TO DO
Restate word for word the line with "luego. Somos una" and all lines after it; please stop only at the end of the listing below.

DATA TO PROCESS
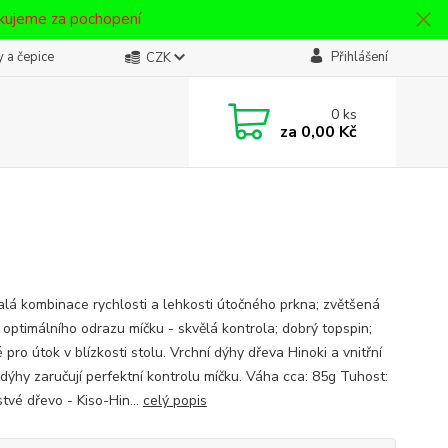
ěkujeme za pochopení
 a čepice
Přihlášení
CZK
0
ks
za
0,00 Kč
lá kombinace rychlosti a lehkosti útočného prkna; zvětšená
 optimálního odrazu míčku - skvělá kontrola; dobrý topspin;
pro útok v blízkosti stolu. Vrchní dýhy dřeva Hinoki a vnitřní
dýhy zaručují perfektní kontrolu míčku. Váha cca: 85g Tuhost:
tvé dřevo - Kiso-Hin...
celý popis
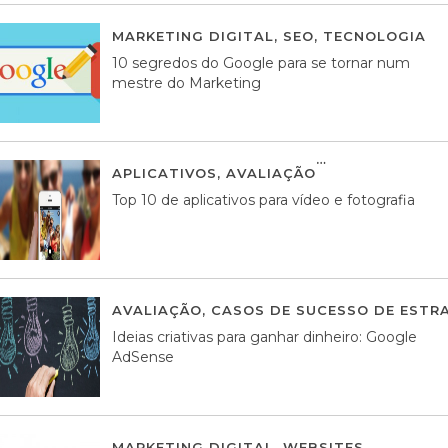
MARKETING DIGITAL
,
SEO
,
TECNOLOGIA
2
10 segredos do Google para se tornar num
mestre do Marketing
APLICATIVOS
,
AVALIAÇÃO
23 MARÇO, 201
Top 10 de aplicativos para vídeo e fotografia
AVALIAÇÃO
,
CASOS DE SUCESSO DE ESTRA
Ideias criativas para ganhar dinheiro: Google
AdSense
MARKETING DIGITAL
,
WEBSITES
05 AGOS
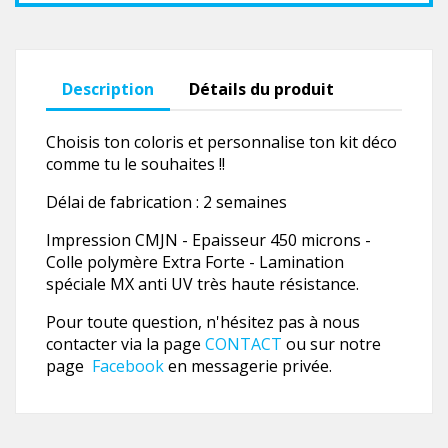
Description
Détails du produit
Choisis ton coloris et personnalise ton kit déco
comme tu le souhaites !!
Délai de fabrication : 2 semaines
Impression CMJN - Epaisseur 450 microns -
Colle polymère Extra Forte - Lamination
spéciale MX anti UV très haute résistance.
Pour toute question, n'hésitez pas à nous
contacter via la page
CONTACT
ou sur notre
page
Facebook
en messagerie privée.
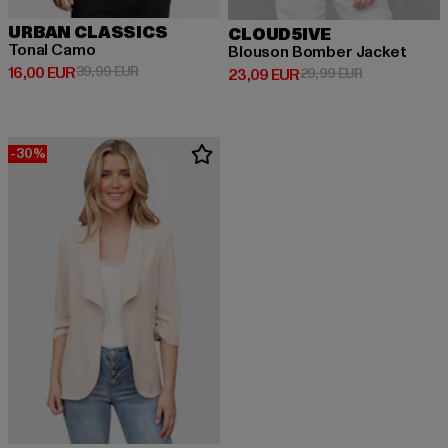
URBAN CLASSICS
CLOUD5IVE
Tonal Camo
Blouson Bomber Jacket
Derzeitiger Preis: 16,00 EUR
Aktionspreis: 39,99 EUR
16,00 EUR
39,99 EUR
Derzeitiger Preis: 23,09 EUR
Aktionspreis:
23,09 EUR
29,99 EUR
-30%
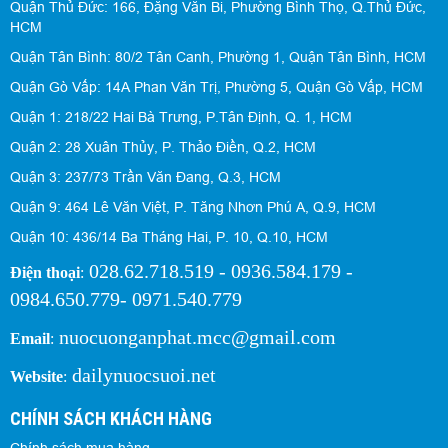
Quận Thủ Đức: 166, Đặng Văn Bi, Phường Bình Thọ, Q.Thủ Đức,
HCM
Quận Tân Bình: 80/2 Tân Canh, Phường 1, Quận Tân Bình, HCM
Quận Gò Vấp: 14A Phan Văn Trị, Phường 5, Quận Gò Vấp, HCM
Quận 1: 218/22 Hai Bà Trưng, P.Tân Định, Q. 1, HCM
Quận 2: 28 Xuân Thủy, P. Thảo Điền, Q.2, HCM
Quận 3: 237/73 Trần Văn Đang, Q.3, HCM
Quận 9: 464 Lê Văn Việt, P. Tăng Nhơn Phú A, Q.9, HCM
Quận 10: 436/14 Ba Tháng Hai, P. 10, Q.10, HCM
028.62.718.519 - 0936.584.179 -
Điện thoại
:
0984.650.779- 0971.540.779
nuocuonganphat.mcc@gmail.com
Email
:
dailynuocsuoi.net
Website
:
CHÍNH SÁCH KHÁCH HÀNG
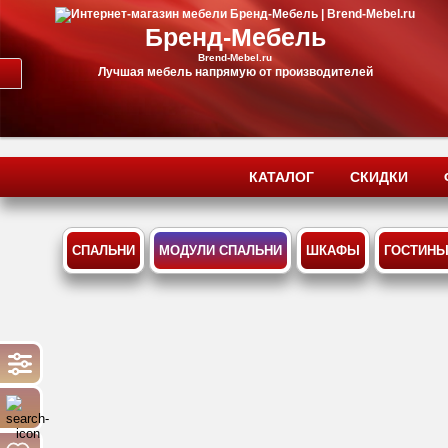
Бренд-Мебель
Brend-Mebel.ru
Лучшая мебель напрямую от производителей
КАТАЛОГ
СКИДКИ
СПАЛЬНИ
МОДУЛИ СПАЛЬНИ
ШКАФЫ
ГОСТИН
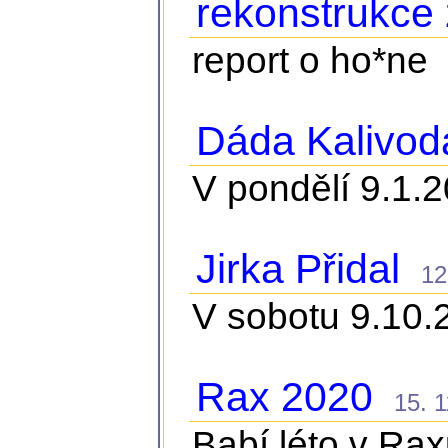
rekonstrukce
report o ho*ne
Dáda Kalivod
V pondělí 9.1.
Jirka Přidal
12. 
V sobotu 9.10.2
Rax 2020
15. 11
Babí léto v Ra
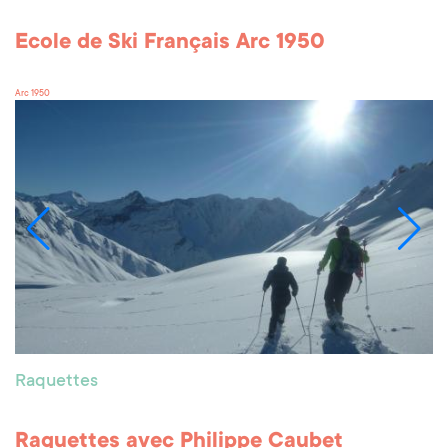
Ecole de Ski Français Arc 1950
Arc 1950
Raquettes
Raquettes avec Philippe Caubet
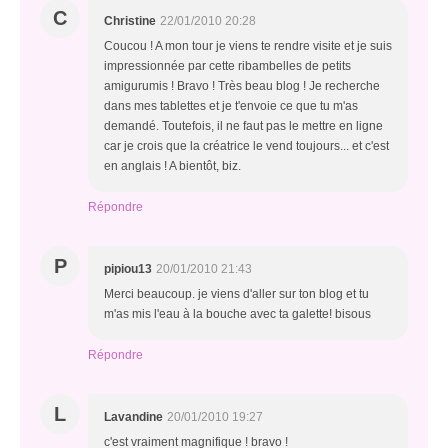
C
Christine
22/01/2010 20:28
Coucou ! A mon tour je viens te rendre visite et je suis
impressionnée par cette ribambelles de petits
amigurumis ! Bravo ! Très beau blog ! Je recherche
dans mes tablettes et je t'envoie ce que tu m'as
demandé. Toutefois, il ne faut pas le mettre en ligne
car je crois que la créatrice le vend toujours... et c'est
en anglais ! A bientôt, biz.
Répondre
P
pipiou13
20/01/2010 21:43
Merci beaucoup. je viens d'aller sur ton blog et tu
m'as mis l'eau à la bouche avec ta galette! bisous
Répondre
L
Lavandine
20/01/2010 19:27
c'est vraiment magnifique ! bravo !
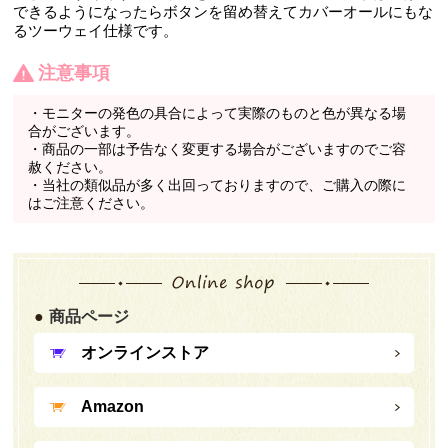
できるようになったらボタンを留め替えてカバーオールにもな
るツーウェイ仕様です。
注意事項
・モニターの発色の具合によって実際のものと色が異なる場
合がございます。
・商品の一部は予告なく変更する場合がございますのでご容
赦ください。
・当社の類似品が多く出回っておりますので、ご購入の際に
はご注意ください。
商品ページ
オンラインストア
Amazon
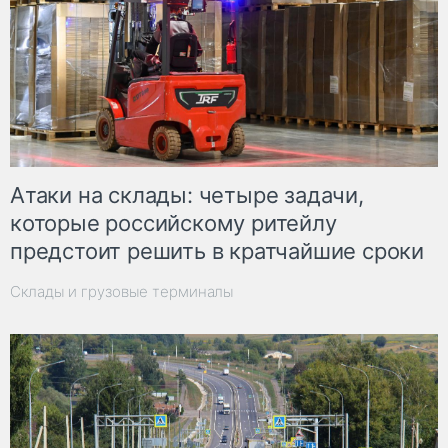
Атаки на склады: четыре задачи,
которые российскому ритейлу
предстоит решить в кратчайшие сроки
Склады и грузовые терминалы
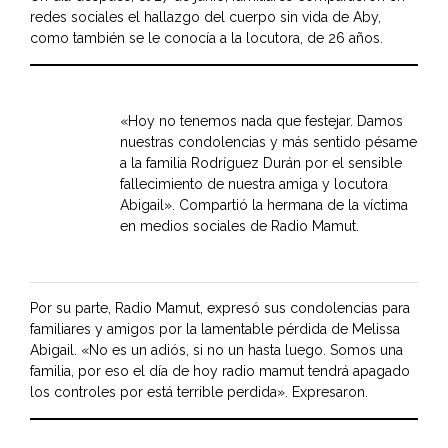
redes sociales el hallazgo del cuerpo sin vida de Aby,
como también se le conocía a la locutora, de 26 años.
«Hoy no tenemos nada que festejar. Damos
nuestras condolencias y más sentido pésame
a la familia Rodríguez Durán por el sensible
fallecimiento de nuestra amiga y locutora
Abigail». Compartió la hermana de la víctima
en medios sociales de Radio Mamut.
Por su parte, Radio Mamut, expresó sus condolencias para
familiares y amigos por la lamentable pérdida de Melissa
Abigail. «No es un adiós, si no un hasta luego. Somos una
familia, por eso el día de hoy radio mamut tendrá apagado
los controles por está terrible perdida». Expresaron.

TASK SOLUTION
Abigail. «No es un adiós, si no un hasta luego. Somos una
familia, por eso el día de hoy radio mamut tendrá apagado
los controles por está terrible perdida». Expresaron.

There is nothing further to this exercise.